Smith v. Pilots Union, 296 F.3d 380 (5th Cir. 2002), is a court case in which the United States Court of Appeals for the Fifth Circuit held that although third officer aboard an oceangoing cargo vessel was a supervisor, the six-month period of limitations of § 10(b) of the National Labor Relations Act still applies to Smith's suit against the union whether or not he was a supervisor.

==Facts==
On October 3, 1992, Appellant Stuart H. Smith Jr., was serving as third officer aboard an oceangoing cargo vessel berthed in the Port of New Orleans. Smith was employed by Waterman Steamship Corporation ("Waterman"), the owner and operator of the vessel. On that day, the vessel was undocking when it collided with the dock. The collision caused damage to both the vessel and the dock. Holding Smith responsible, Waterman fired him the following day.

At the time, Smith was a union member belonging to the International Organization of Masters, Mates & Pilots, a division of the International Longshoremen's Association (ILA). The union and Waterman were parties to a collective bargaining agreement (CBA), along with other employers. The agreement contained a grievance mechanism for solving labor-management disputes. Under the agreement, the union had the right to bring a grievance either on its own behalf or on behalf of a member. The agreement further authorized the union to pursue arbitration should the grievance procedure provide an unsatisfactory resolution.

On October 7, 1992, Smith contacted the union and asked it to initiate grievance procedures with respect to his October 4 discharge.

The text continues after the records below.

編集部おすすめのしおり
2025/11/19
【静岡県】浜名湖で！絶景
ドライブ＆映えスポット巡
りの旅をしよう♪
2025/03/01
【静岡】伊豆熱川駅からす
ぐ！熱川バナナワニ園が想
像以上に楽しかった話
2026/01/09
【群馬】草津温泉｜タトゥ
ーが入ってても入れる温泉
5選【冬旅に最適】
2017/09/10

He claimed that the discharge was without cause. Smith and the union, each through counsel, exchanged correspondence regarding the grievance for over a year. During that time, the Coast Guard began an investigation of the October 3 collision. The union would not pursue Smith's grievance until it had received a complete report of the Coast Guard's investigation, which was not available until the Coast Guard completed its investigation in July 1999.

==Opinion of the Fifth Circuit==
The Fifth Circuit, in a decision by Senior Circuit Judge Reynaldo Guerra Garza, affirmed the district court's ruling.

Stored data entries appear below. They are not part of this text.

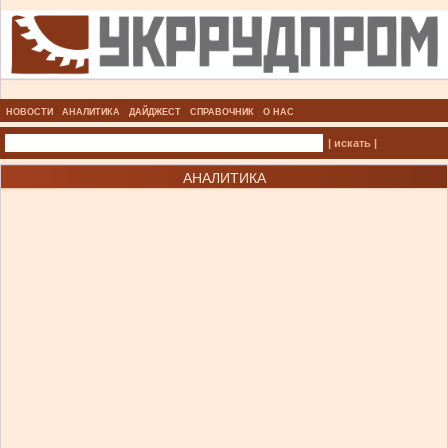
НОВОСТИ
АНАЛИТИКА
ДАЙДЖЕСТ
СПРАВОЧНИК
О НАС
| искать |
АНАЛИТИКА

The final conclusion of the Fifth Circuit was that the District court had found that as a statute of limitations, § 10(b) applies only to particular causes of action, not to particular types of people. By its express terms, it applies to § 8 causes of action. It applies to § 301 and duty of fair representation claims by analogy. Section 10(b)'s six-month period of limitations applies to Smith's suit against the Union whether or not he was a supervisor. The Fifth Circuit therefore affirmed the district court's application of the six-month statute of limitations and its grant of summary judgment in favor of the Union.

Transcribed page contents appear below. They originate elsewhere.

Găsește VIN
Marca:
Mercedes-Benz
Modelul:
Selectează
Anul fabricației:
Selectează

==Importance of the case==
While it is entirely a victory for the Union, this was the first time United States District Court has decided the six-month statute of limitation of National Labor Relations Board Act is extended to the supervisory officer instead of Labor Management Act which has no statute of limitation or the customary ten-year statute of limitation under the civil law of the state (Louisiana) where the incident occurred.